A Branford College freshman was the target of vandalism and a series of threats over the last week, spurring a flurry of rumors around Old Campus and a constant police presence outside Vanderbilt Hall.

In an e-mail to his college’s freshmen late Wednesday, Branford Master Steven Smith warned that a student had reported “several disturbing incidents of vandalism, anonymous messages and harassment” and advised students to take caution in ensuring their doors are locked before they go to bed at night. Students in Vanderbilt, where Branford freshmen live, said several of those messages included death threats directed at the student.

The Yale Police Department has launched an investigation into the matter, YPD Chief James Perrotti confirmed on Thursday. Perrotti declined to provide further details, citing the continuing investigation.

“It’s an ongoing investigation, and we’re right in the middle,” Perrotti said.

The only the sign of the incident on the YPD crime logs is a report of “criminal mischief” at Vanderbilt Hall at an unknown date and time.

According to students in Branford, a freshman was the victim of several acts of serious vandalism in recent days and also received threatening messages from an anonymous person. The student is said to have spent at least one recent night sleeping his friend’s suite out of fear that he could be in danger.

Students spoke on the condition of anonymity because of the sensitivity of the matter. Some students said they had been instructed by University officials and the YPD not to comment about the incident until the matter is resolved.

Two of the targets suitemate’s declined to comment. His roommate could not be reached for comment.

The victim — whose name is being withheld by the News at his request — had landed parts in two prominent campus theatrical productions this fall, and some students speculated that the threats may have been made in retaliation by a student who was passed over for a part in one of the plays.

The mother of the targeted student said she could not yet comment about the incident or the investigation.

The incident had shaken students in Vanderbilt and around Old Campus, where rumors were rampant on Thursday. Residents of Vanderbilt said a YPD officer has recently been stationed in front of the dormitory at all hours.

University officials have been noticeably vague in describing the incident. In his e-mail, Smith told students to watch for suspicious behavior and ensure their entryway doors are locked when they leave their suite and when they go to bed at night.

“I do not wish to alarm anyone, but my highest priority, as always, is the safety and security of the students in this college,” he wrote.

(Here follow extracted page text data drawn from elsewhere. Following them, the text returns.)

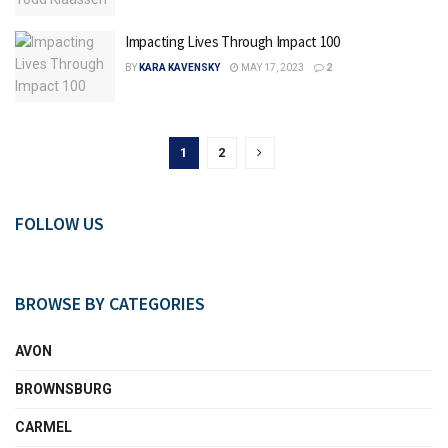
Impacting Lives Through Impact 100
BY
KARA KAVENSKY
MAY 17, 2023
2
1
2
FOLLOW US
BROWSE BY CATEGORIES
AVON
BROWNSBURG
CARMEL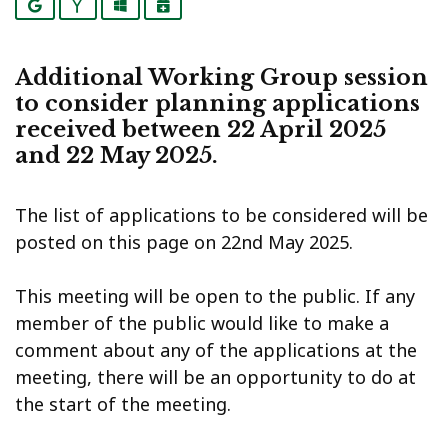
Google
Yahoo
Outlook
iCalendar
Additional Working Group session
to consider planning applications
received between 22 April 2025
and 22 May 2025.
The list of applications to be considered will be
posted on this page on 22nd May 2025.
This meeting will be open to the public. If any
member of the public would like to make a
comment about any of the applications at the
meeting, there will be an opportunity to do at
the start of the meeting.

While many students said they were frustrated with the lack of information offered by Yale officials, some said they understand the investigators’ discretion.

Jie Qu ’11, a freshman in Branford, said she does not know much about the incident besides what was in Smith’s e-mail, but that she expects the officials to update students as information becomes available.

“I feel like if there is an investigation or something, I don’t know how much info they can give,” she said. “I’m sure if they knew what happened for sure they would tell us.”

Also on Wednesday, Branford Dean Daniel Tauss sent an e-mail to all Branford students urging them to be “a force for good.” It did not specifically address the incident in Vanderbilt, but appeared to have been prompted by it. His e-mail closed with the contact information for seven campus support resources as well as the YPD, followed by typical college announcements.

Tauss’ 600-word introduction to his weekly Branford-wide e-mail did not specifically address the incident in Vanderbilt but appeared to have been prompted by it.

“I urge each of you to think carefully about the impact of your actions, in terms of how a specific individual might be the victim of your behavior, more broadly how it might negatively impact our community, or even how it might tarnish your own reputation,” he said.

Smith and Tauss declined to comment for this article, and Deputy University Secretary Martha Highsmith, who oversees the YPD, could not be reached for comment.